Derrière ces parcours se trouve une réalité de plus en plus préoccupante : des jeunes Africains diplômés prennent, eux aussi, la route de l’exil, faute de perspectives professionnelles et économiques dans leur pays.
Pendant des années, ces jeunes ont étudié avec l’espoir qu’un diplôme leur permettrait d’accéder à un emploi et de construire leur avenir. Licences, masters et formations professionnelles sont obtenus au prix de sacrifices importants, souvent consentis par des familles qui investissent leurs économies pour assurer l’éducation de leurs enfants.
Mais une fois le diplôme obtenu, les difficultés commencent. Concours rares, recrutements limités, stages difficiles à trouver, emplois précaires et salaires insuffisants plongent de nombreux jeunes dans une attente qui peut durer plusieurs années.
À cela s’ajoutent parfois le favoritisme, le clientélisme et le manque de transparence dans l’accès à certaines opportunités. Le diplôme, censé ouvrir les portes de l’avenir, devient alors le symbole d’une frustration grandissante.
Quand l’exil devient une perspective
Dans ce contexte, l’Europe apparaît pour certains comme une possibilité de recommencer. Les réseaux de passeurs exploitent cet espoir en promettant emploi, revenus et meilleures conditions de vie.
Mais la réalité des traversées est tout autre. Naufrages, disparitions, violences et exploitation rappellent régulièrement le prix humain de la migration irrégulière.

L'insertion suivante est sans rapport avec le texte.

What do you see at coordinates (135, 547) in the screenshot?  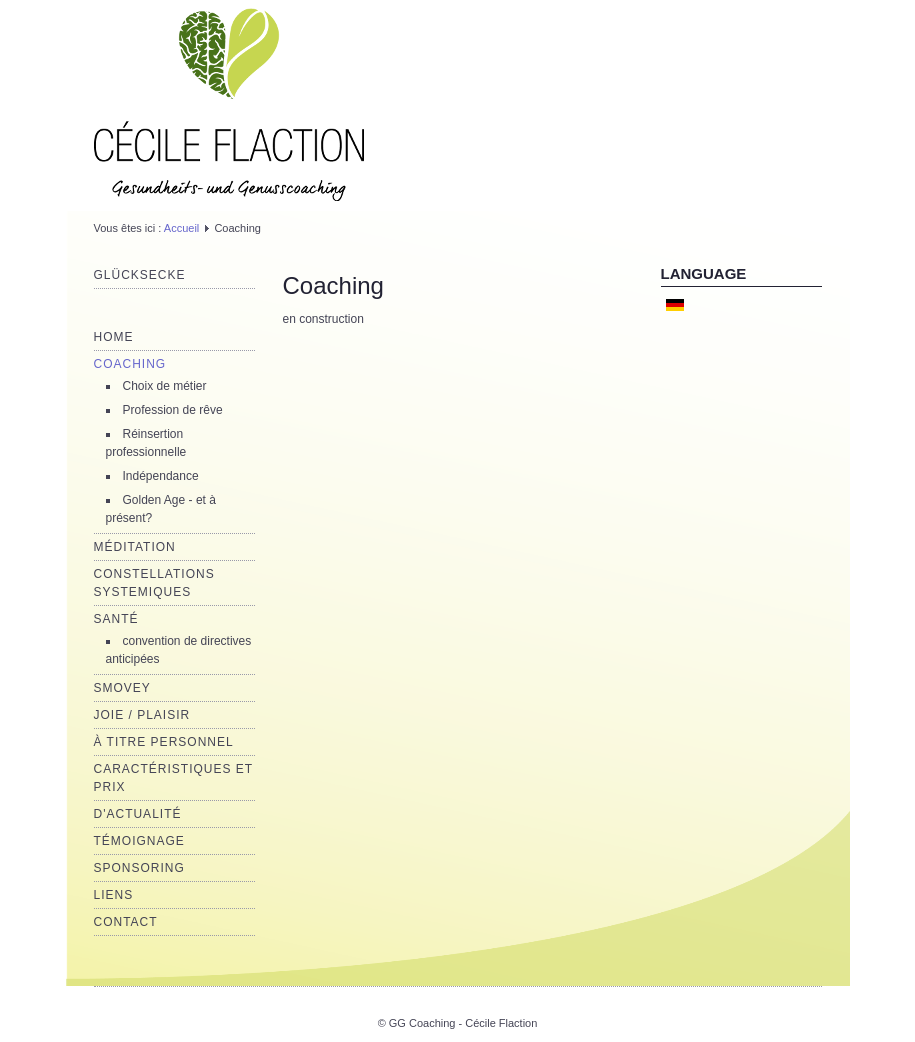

Le phénomène représente également une perte pour les pays d’origine. Lorsqu’un médecin, un ingénieur, un enseignant, un juriste ou un technicien quitte son pays faute d’opportunités, c’est une partie du potentiel humain nécessaire au développement qui s’éloigne.
Retenir les talents par des opportunités réelles
La réponse ne peut pas se limiter à demander aux jeunes de patienter. La patience ne crée pas d’emploi et ne garantit pas un avenir digne.
Il faut agir sur les causes profondes : créer des emplois décents, améliorer l’accès aux stages, soutenir l’entrepreneuriat, renforcer la transparence des recrutements et valoriser réellement les compétences.
Une jeunesse ne se retient pas avec des slogans. Elle se retient par le travail, le mérite et des perspectives crédibles.
Tant que l’amphithéâtre universitaire pourra déboucher sur une embarcation de fortune, l’Afrique continuera de voir ses talents chercher ailleurs l’avenir qu’ils ne trouvent pas chez eux.